> [YOUR TASK]: Check every line of the entries below for the word "ວງເວລາຈ", and copy the ones that have it.

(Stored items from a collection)
******************************
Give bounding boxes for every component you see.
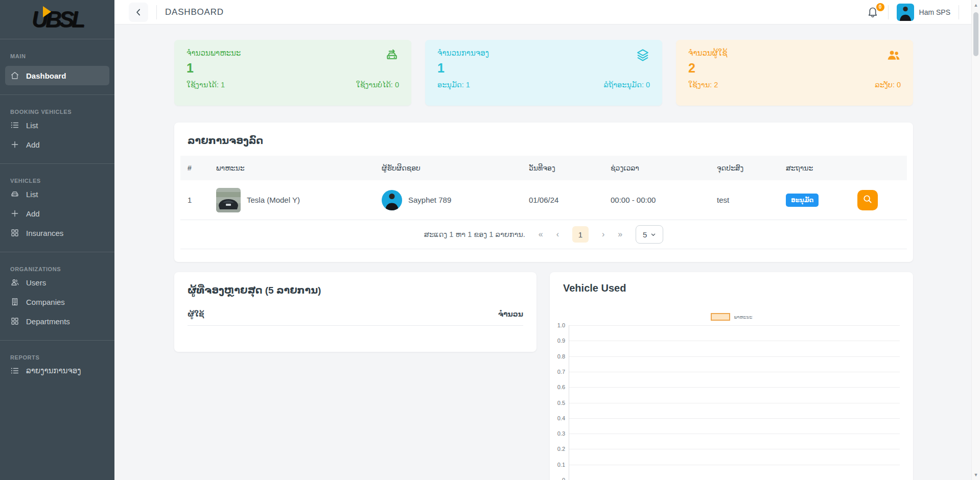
stat-card-2: ຈຳນວນຜູ້ໃຊ້2ໃຊ້ງານ: 2ລະງັບ: 0: [676, 40, 913, 106]
scroll-down-icon[interactable]: ▼: [972, 472, 980, 477]
sidebar-item-booking-add[interactable]: Add: [0, 135, 114, 154]
header-divider: [156, 5, 157, 19]
next-page-icon[interactable]: ›: [602, 230, 604, 239]
view-booking-button[interactable]: [857, 190, 878, 210]
sidebar-item-insurances[interactable]: Insurances: [0, 223, 114, 243]
booking-table: #ພາຫະນະຜູ້ຮັບຜິດຊອບວັນທີຈອງຊ່ວງເວລາຈຸດປະ…: [180, 156, 907, 220]
sidebar-item-dashboard[interactable]: Dashboard: [5, 66, 109, 85]
chart-gridline: [569, 341, 900, 341]
page-size-select[interactable]: 5: [636, 225, 663, 244]
responsible-avatar: [382, 190, 402, 210]
home-icon: [10, 71, 19, 80]
booking-column-header: ຊ່ວງເວລາ: [603, 156, 710, 180]
chart-gridline: [569, 465, 900, 465]
stat-card-footer-right: ໃຊ້ງານບໍ່ໄດ້: 0: [356, 81, 399, 89]
stat-card-footer-right: ລະງັບ: 0: [875, 81, 901, 89]
chart-gridline: [569, 356, 900, 357]
y-axis-tick-label: 0.7: [548, 369, 565, 375]
booking-table-panel: ລາຍການຈອງລົດ #ພາຫະນະຜູ້ຮັບຜິດຊອບວັນທີຈອງ…: [174, 123, 913, 262]
booking-column-header: ສະຖານະ: [779, 156, 850, 180]
sidebar-section-label: VEHICLES: [10, 177, 104, 184]
vehicle-used-panel: Vehicle Used ພາຫະນະ 1.00.90.80.70.60.50.…: [550, 272, 913, 480]
grid-icon: [10, 317, 19, 326]
users-icon: [10, 278, 19, 287]
sidebar-divider: [0, 163, 114, 164]
scrollbar[interactable]: ▲ ▼: [971, 0, 980, 480]
stat-card-0: ຈຳນວນພາຫະນະ1ໃຊ້ງານໄດ້: 1ໃຊ້ງານບໍ່ໄດ້: 0: [174, 40, 411, 106]
sidebar-item-label: Insurances: [26, 229, 63, 237]
booking-table-title: ລາຍການຈອງລົດ: [188, 135, 900, 147]
notification-badge: 0: [876, 3, 884, 11]
scrollbar-thumb[interactable]: [973, 12, 978, 56]
sidebar-item-label: Dashboard: [26, 71, 66, 80]
plus-icon: [10, 140, 19, 149]
chart-gridline: [569, 434, 900, 434]
layers-icon: [636, 48, 650, 62]
chevron-left-icon: [133, 7, 144, 17]
car-icon: [10, 189, 19, 199]
stat-card-footer-left: ໃຊ້ງານ: 2: [688, 81, 718, 89]
status-badge: ອະນຸມັດ: [786, 194, 819, 207]
pagination: ສະແດງ 1 ຫາ 1 ຂອງ 1 ລາຍການ. « ‹ 1 › » 5: [180, 220, 907, 249]
sidebar-item-users[interactable]: Users: [0, 273, 114, 292]
chart-legend[interactable]: ພາຫະນະ: [550, 313, 913, 321]
topbar: DASHBOARD 0 Ham SPS: [114, 0, 971, 25]
first-page-icon[interactable]: «: [539, 230, 543, 239]
sidebar-item-label: List: [26, 121, 38, 130]
booking-table-body: 1Tesla (Model Y)Sayphet 78901/06/2400:00…: [180, 180, 907, 220]
list-icon: [10, 121, 19, 130]
sidebar-item-label: Companies: [26, 298, 65, 306]
vehicle-name: Tesla (Model Y): [247, 196, 300, 204]
sidebar-item-label: List: [26, 190, 38, 199]
sidebar-section: ORGANIZATIONSUsersCompaniesDepartments: [0, 266, 114, 331]
booking-column-header: ຈຸດປະສົງ: [710, 156, 779, 180]
vehicle-thumbnail: [216, 188, 241, 212]
last-page-icon[interactable]: »: [618, 230, 622, 239]
sidebar-section: MAINDashboard: [0, 53, 114, 85]
top-bookers-col-count: ຈຳນວນ: [498, 310, 523, 318]
sidebar-item-booking-list[interactable]: List: [0, 115, 114, 135]
prev-page-icon[interactable]: ‹: [556, 230, 559, 239]
y-axis-tick-label: 1.0: [548, 322, 565, 328]
y-axis-tick-label: 0.6: [548, 384, 565, 390]
sidebar-item-vehicles-list[interactable]: List: [0, 184, 114, 204]
sidebar-divider: [0, 340, 114, 341]
pagination-summary: ສະແດງ 1 ຫາ 1 ຂອງ 1 ລາຍການ.: [424, 230, 525, 238]
header-divider: [959, 5, 959, 19]
sidebar-item-vehicles-add[interactable]: Add: [0, 204, 114, 223]
scroll-up-icon[interactable]: ▲: [972, 3, 980, 8]
top-bookers-col-user: ຜູ້ໃຊ້: [188, 310, 204, 318]
y-axis-tick-label: 0.3: [548, 430, 565, 437]
ubsl-logo[interactable]: UBSL: [0, 0, 114, 39]
people-icon: [886, 48, 901, 62]
booking-table-header: #ພາຫະນະຜູ້ຮັບຜິດຊອບວັນທີຈອງຊ່ວງເວລາຈຸດປະ…: [180, 156, 907, 180]
header-divider: [888, 5, 889, 19]
sidebar-section: REPORTSລາຍງານການຈອງ: [0, 354, 114, 380]
sidebar-item-booking-report[interactable]: ລາຍງານການຈອງ: [0, 361, 114, 380]
y-axis-tick-label: 0.4: [548, 415, 565, 421]
sidebar-divider: [0, 252, 114, 252]
stat-card-footer-right: ລໍຖ້າອະນຸມັດ: 0: [604, 81, 650, 89]
notifications-button[interactable]: 0: [867, 6, 880, 19]
stat-card-1: ຈຳນວນການຈອງ1ອະນຸມັດ: 1ລໍຖ້າອະນຸມັດ: 0: [425, 40, 662, 106]
current-page[interactable]: 1: [572, 226, 589, 243]
user-menu[interactable]: Ham SPS: [897, 4, 950, 21]
sidebar-nav: MAINDashboardBOOKING VEHICLESListAddVEHI…: [0, 53, 114, 380]
chart-gridline: [569, 449, 900, 449]
purpose: test: [710, 180, 779, 220]
sidebar-item-label: Add: [26, 209, 40, 218]
stat-card-footer-left: ອະນຸມັດ: 1: [437, 81, 470, 89]
y-axis-tick-label: 0: [548, 477, 565, 480]
back-button[interactable]: [129, 3, 148, 22]
sidebar-item-label: ລາຍງານການຈອງ: [26, 366, 81, 375]
sidebar-item-companies[interactable]: Companies: [0, 292, 114, 311]
row-index: 1: [180, 180, 209, 220]
stat-card-value: 1: [437, 61, 650, 76]
sidebar-section: VEHICLESListAddInsurances: [0, 177, 114, 243]
y-axis-tick-label: 0.5: [548, 400, 565, 406]
logo-triangle-icon: [43, 6, 51, 17]
legend-swatch: [711, 313, 730, 321]
list-icon: [10, 366, 19, 375]
sidebar-section-label: MAIN: [10, 53, 104, 60]
sidebar-item-departments[interactable]: Departments: [0, 311, 114, 331]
******************************
> [ANSWER SPACE]:
booking-table: #ພາຫະນະຜູ້ຮັບຜິດຊອບວັນທີຈອງຊ່ວງເວລາຈຸດປະ…: [180, 156, 907, 220]
booking-table-header: #ພາຫະນະຜູ້ຮັບຜິດຊອບວັນທີຈອງຊ່ວງເວລາຈຸດປະ…: [180, 156, 907, 180]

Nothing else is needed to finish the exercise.